Droit à l'orientation : quelles suites au rapport du Défenseur des droits
Question de :
M. Stéphane Peu
Seine-Saint-Denis (2e circonscription) - Gauche Démocrate et Républicaine
M. Stéphane Peu interroge Mme la ministre d'État, ministre de l'éducation nationale, de l'enseignement supérieur et de la recherche sur les entraves constatées dans l'application du droit à l'orientation dans l'enseignement secondaire. Alors que le droit au conseil en orientation et à l'information est garantie par le code de l'éducation, celui-ci est largement mis à mal dans son application.

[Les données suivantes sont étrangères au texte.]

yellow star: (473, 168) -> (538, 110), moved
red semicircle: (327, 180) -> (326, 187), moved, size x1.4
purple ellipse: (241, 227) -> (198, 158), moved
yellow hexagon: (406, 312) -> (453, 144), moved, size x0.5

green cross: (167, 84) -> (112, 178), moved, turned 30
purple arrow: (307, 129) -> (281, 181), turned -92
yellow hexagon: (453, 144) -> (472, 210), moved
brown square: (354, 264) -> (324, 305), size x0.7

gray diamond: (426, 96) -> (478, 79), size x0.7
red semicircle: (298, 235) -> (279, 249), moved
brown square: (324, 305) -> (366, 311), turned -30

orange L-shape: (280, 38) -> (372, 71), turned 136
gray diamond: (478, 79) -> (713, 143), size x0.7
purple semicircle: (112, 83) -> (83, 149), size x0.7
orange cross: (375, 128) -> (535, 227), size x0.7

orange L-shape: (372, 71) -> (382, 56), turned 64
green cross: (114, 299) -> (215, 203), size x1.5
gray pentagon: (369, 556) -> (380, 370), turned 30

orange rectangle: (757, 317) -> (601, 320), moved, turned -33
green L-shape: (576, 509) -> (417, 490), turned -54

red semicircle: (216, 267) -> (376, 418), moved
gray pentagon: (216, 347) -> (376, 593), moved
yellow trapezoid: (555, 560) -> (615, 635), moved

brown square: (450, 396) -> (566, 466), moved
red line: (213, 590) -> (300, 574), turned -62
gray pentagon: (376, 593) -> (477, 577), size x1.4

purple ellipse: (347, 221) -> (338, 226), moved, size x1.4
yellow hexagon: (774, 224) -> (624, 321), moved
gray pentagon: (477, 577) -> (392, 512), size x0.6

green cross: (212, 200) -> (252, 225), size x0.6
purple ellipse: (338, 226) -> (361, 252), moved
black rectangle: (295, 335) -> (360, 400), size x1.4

Un constat fait dans de nombreuses études réalisées ces dernières années et encore tout récemment par le Défenseur des droits dans un rapport qu'il a rendu public le 3 juin 2025. Intitulé « Le droit à l'orientation dans l'enseignement secondaire : un droit à déployer pour tous les jeunes », le Défenseur des droits dénonce les limites du système d'orientation actuel et ses conséquences pour des milliers de jeunes. Une situation qui s'explique par une multitude de raisons comme le manque cruel de personnels spécialisés et formés, des stéréotypes liés au genre et aux origines socio-économiques. Pourtant, l'orientation est primordiale pour la jeunesse, elle permet de bâtir son avenir et, ce faisant, celui du pays. Ce rapport du Défenseur des droits formule soixante-dix recommandations visant à réformer le système actuel en s'attachant à lever les contraintes de gouvernance et de coordination entre les acteurs en charge de l'orientation, à garantir aux jeunes un parcours d'orientation choisi et éclairé et à lutter contre les inégalités, les discriminations et le poids des représentations en orientation. Il lui demande donc comment elle envisage de donner une suite à ce rapport émanant de cette autorité administrative indépendante inscrite dans la Constitution.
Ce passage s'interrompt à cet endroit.